→ **Work request**: Beneath this line are entries. Copy the range from the line with "Pulau Pahawang" to the line with "Fitra memproduksi makanan", ends included, exactly; leave pictures out.

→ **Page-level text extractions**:
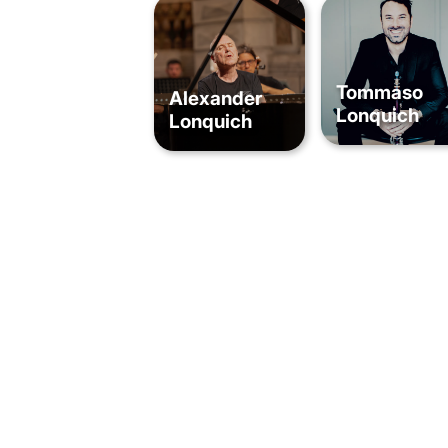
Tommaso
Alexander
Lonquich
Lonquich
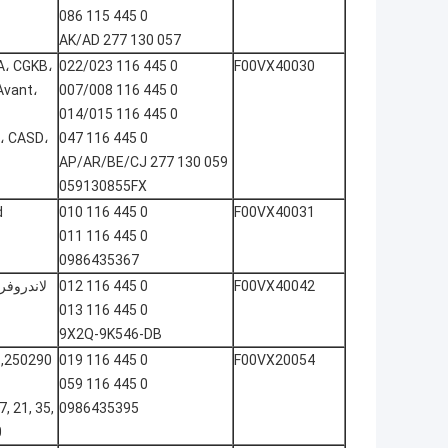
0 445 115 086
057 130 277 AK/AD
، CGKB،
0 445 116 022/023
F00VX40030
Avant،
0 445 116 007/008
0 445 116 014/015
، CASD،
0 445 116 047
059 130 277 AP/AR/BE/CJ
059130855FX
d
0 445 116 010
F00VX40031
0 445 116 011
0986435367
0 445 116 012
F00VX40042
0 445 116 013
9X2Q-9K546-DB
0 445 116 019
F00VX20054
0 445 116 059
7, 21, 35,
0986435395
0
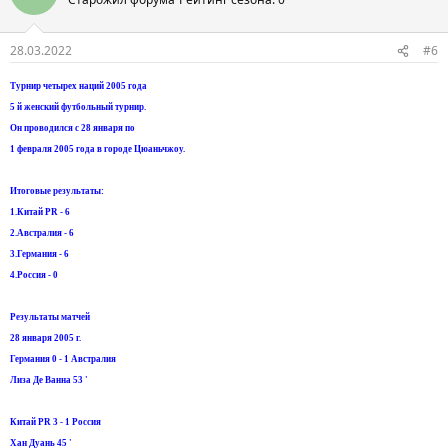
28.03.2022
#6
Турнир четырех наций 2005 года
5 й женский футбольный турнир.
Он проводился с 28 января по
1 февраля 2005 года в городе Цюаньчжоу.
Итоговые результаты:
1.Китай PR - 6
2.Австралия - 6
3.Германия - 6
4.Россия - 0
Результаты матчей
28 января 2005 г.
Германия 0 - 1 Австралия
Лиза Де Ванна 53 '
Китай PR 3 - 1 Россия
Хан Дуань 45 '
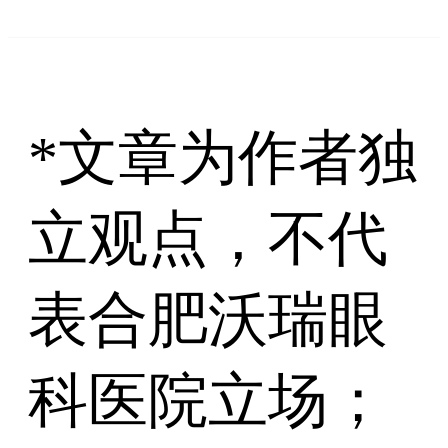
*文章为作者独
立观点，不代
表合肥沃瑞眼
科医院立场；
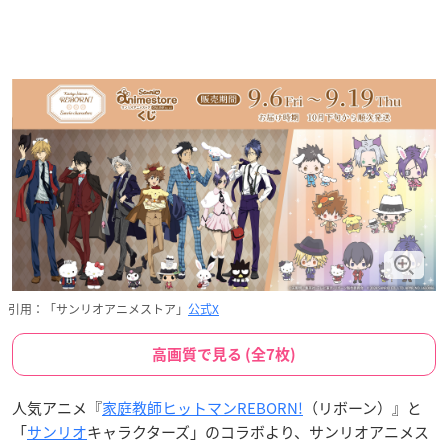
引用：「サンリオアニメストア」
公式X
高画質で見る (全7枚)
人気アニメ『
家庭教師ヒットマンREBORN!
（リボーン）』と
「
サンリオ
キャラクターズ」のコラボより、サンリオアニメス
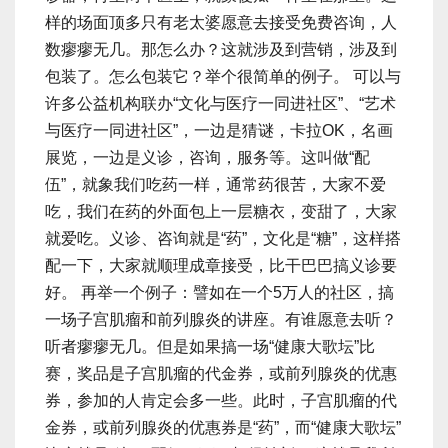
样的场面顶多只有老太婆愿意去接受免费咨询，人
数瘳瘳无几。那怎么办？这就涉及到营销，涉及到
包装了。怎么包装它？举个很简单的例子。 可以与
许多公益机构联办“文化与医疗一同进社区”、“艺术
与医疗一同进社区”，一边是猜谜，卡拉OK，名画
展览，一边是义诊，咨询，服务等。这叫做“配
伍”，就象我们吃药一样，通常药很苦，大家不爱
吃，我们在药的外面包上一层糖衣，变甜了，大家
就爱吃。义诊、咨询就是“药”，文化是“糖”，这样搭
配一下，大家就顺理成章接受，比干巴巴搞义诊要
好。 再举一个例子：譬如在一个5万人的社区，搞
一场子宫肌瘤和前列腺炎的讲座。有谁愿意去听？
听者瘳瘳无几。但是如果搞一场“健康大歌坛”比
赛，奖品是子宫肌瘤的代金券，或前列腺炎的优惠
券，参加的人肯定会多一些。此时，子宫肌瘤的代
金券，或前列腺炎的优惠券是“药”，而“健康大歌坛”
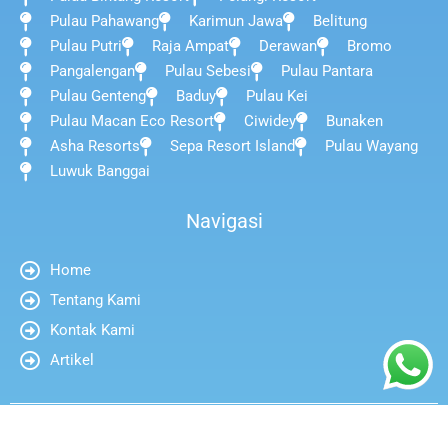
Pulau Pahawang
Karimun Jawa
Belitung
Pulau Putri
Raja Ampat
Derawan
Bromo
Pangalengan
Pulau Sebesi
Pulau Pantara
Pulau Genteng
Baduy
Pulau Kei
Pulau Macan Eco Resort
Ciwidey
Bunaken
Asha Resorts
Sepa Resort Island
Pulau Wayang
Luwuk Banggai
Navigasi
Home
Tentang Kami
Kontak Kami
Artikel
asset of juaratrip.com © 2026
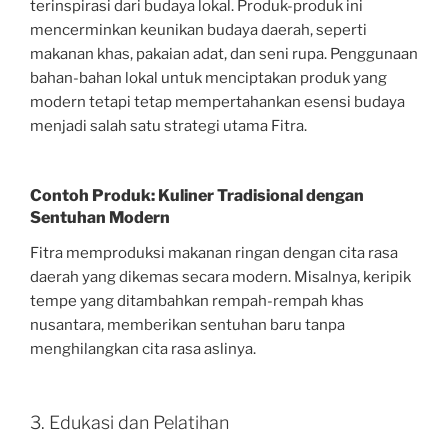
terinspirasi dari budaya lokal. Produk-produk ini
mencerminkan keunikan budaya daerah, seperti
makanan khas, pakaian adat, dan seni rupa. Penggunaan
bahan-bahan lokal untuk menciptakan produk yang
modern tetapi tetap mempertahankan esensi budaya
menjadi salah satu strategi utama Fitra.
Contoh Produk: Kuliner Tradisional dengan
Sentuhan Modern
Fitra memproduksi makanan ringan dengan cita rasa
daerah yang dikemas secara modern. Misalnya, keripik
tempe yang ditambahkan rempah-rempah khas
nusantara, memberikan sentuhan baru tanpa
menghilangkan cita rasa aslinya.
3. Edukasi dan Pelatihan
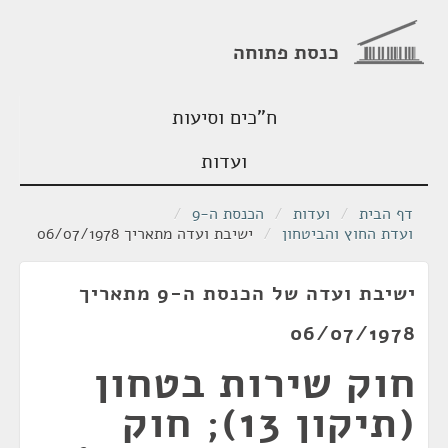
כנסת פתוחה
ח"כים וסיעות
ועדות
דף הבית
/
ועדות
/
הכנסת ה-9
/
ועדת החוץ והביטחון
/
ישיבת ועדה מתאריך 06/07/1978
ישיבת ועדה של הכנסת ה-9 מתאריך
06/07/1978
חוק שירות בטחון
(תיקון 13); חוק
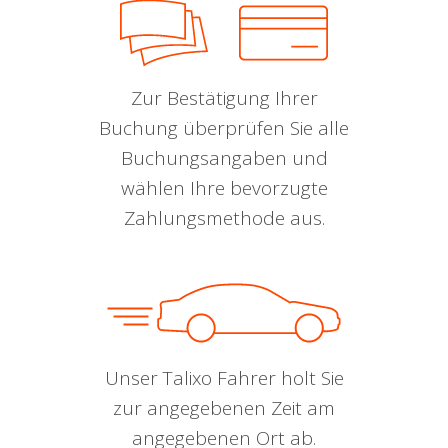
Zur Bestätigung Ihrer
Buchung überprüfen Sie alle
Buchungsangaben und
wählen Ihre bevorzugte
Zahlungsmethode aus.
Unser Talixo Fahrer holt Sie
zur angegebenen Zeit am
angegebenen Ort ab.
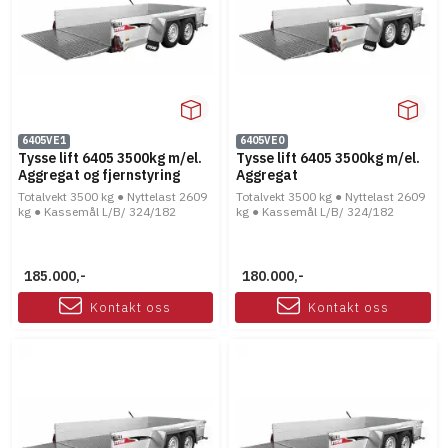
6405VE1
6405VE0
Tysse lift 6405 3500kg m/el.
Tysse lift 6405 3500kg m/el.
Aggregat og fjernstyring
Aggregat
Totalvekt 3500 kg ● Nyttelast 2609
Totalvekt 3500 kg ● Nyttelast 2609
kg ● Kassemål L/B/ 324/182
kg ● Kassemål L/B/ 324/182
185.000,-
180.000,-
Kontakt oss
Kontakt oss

* * *

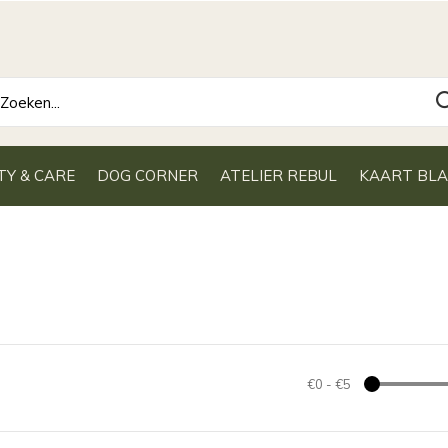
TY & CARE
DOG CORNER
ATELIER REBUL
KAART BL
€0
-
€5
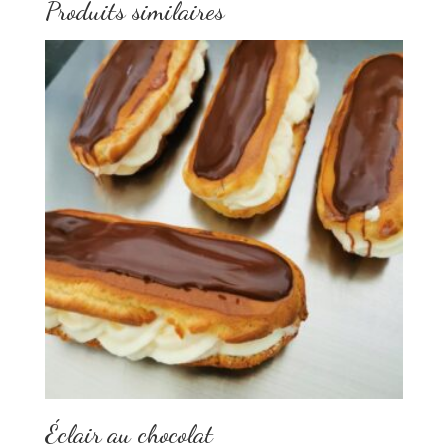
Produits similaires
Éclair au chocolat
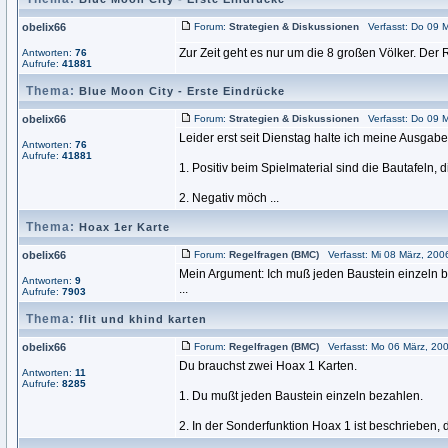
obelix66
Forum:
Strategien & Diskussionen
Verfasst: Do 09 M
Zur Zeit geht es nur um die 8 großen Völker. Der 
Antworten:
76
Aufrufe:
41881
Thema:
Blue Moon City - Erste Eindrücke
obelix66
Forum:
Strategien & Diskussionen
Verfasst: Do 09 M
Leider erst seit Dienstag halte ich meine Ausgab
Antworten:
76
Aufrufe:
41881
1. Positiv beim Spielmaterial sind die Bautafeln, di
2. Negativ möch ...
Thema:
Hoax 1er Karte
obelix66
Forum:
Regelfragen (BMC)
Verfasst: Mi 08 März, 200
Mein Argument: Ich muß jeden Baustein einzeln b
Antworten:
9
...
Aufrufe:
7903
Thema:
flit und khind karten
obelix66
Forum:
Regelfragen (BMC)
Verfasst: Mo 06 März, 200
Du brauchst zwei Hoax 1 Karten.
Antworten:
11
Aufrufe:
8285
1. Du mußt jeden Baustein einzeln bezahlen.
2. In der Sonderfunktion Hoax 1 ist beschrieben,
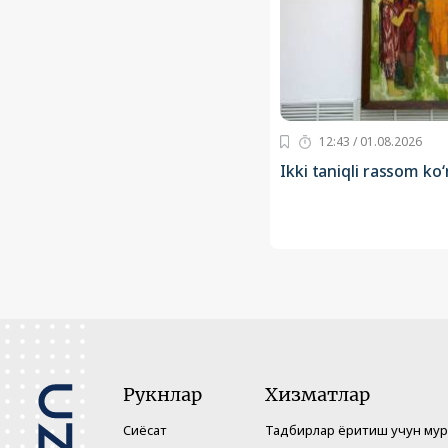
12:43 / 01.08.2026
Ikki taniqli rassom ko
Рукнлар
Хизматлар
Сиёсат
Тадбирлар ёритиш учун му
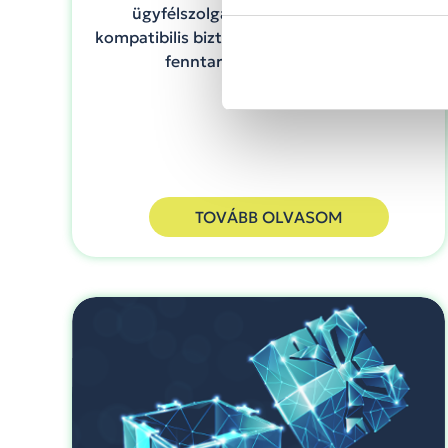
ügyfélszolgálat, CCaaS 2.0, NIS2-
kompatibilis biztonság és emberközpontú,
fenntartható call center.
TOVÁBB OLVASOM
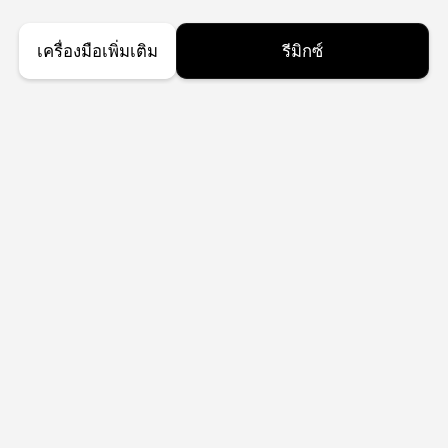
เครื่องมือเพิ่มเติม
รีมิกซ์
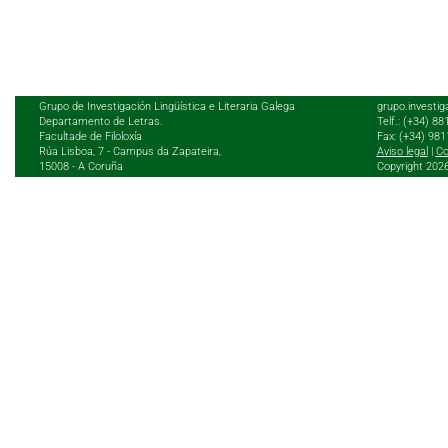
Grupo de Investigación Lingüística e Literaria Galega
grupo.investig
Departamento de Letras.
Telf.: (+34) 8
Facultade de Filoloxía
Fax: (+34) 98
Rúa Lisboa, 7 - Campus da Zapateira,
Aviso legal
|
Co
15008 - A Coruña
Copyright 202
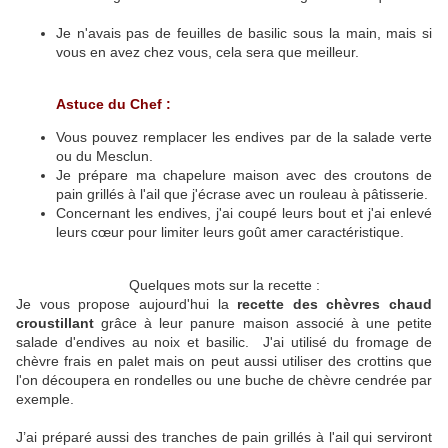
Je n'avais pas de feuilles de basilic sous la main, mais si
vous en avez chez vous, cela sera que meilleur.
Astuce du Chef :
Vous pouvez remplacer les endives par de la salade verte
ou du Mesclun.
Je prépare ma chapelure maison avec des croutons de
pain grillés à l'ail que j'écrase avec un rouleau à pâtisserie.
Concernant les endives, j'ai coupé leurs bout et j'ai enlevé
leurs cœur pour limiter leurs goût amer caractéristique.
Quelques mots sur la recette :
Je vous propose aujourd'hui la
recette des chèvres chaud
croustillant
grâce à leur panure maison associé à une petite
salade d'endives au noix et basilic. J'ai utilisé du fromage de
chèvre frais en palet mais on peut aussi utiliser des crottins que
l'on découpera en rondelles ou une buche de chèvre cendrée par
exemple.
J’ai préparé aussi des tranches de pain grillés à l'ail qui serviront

==

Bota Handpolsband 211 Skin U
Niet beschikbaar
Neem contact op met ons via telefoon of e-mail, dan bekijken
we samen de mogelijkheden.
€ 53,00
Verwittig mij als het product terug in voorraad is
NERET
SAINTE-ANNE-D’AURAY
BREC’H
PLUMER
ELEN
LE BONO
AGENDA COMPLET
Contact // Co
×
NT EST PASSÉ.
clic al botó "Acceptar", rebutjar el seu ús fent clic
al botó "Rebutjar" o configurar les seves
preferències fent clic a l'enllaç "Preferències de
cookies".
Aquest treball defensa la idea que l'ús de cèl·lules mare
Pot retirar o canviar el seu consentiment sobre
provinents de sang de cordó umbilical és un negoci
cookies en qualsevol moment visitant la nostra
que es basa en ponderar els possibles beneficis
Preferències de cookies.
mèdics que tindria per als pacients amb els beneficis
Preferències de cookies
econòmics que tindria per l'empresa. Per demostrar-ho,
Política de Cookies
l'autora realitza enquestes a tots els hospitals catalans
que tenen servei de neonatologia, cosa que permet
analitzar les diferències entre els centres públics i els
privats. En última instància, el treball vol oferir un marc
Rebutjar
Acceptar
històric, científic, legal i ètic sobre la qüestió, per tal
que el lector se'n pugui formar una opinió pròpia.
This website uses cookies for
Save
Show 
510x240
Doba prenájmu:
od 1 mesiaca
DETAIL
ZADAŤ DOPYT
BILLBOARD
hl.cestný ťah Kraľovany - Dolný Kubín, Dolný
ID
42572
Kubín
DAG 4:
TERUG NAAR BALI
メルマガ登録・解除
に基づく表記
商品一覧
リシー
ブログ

→ **Written response**:
Pulau Pahawang
Karimun Jawa
Belitung
Pulau Putri
Raja Ampat
Derawan
Bromo
Pangalengan
Pulau Sebesi
Pulau Pantara
Pulau Genteng
Baduy
Pulau Kei
Pulau Macan Eco Resort
Ciwidey
Bunaken
Asha Resorts
Sepa Resort Island
Pulau Wayang
Luwuk Banggai
Navigasi
Home
Tentang Kami
Kontak Kami
Artikel
asset of juaratrip.com © 2026
terinspirasi dari budaya lokal. Produk-produk ini
mencerminkan keunikan budaya daerah, seperti
makanan khas, pakaian adat, dan seni rupa. Penggunaan
bahan-bahan lokal untuk menciptakan produk yang
modern tetapi tetap mempertahankan esensi budaya
menjadi salah satu strategi utama Fitra.
Contoh Produk: Kuliner Tradisional dengan
Sentuhan Modern
Fitra memproduksi makanan ringan dengan cita rasa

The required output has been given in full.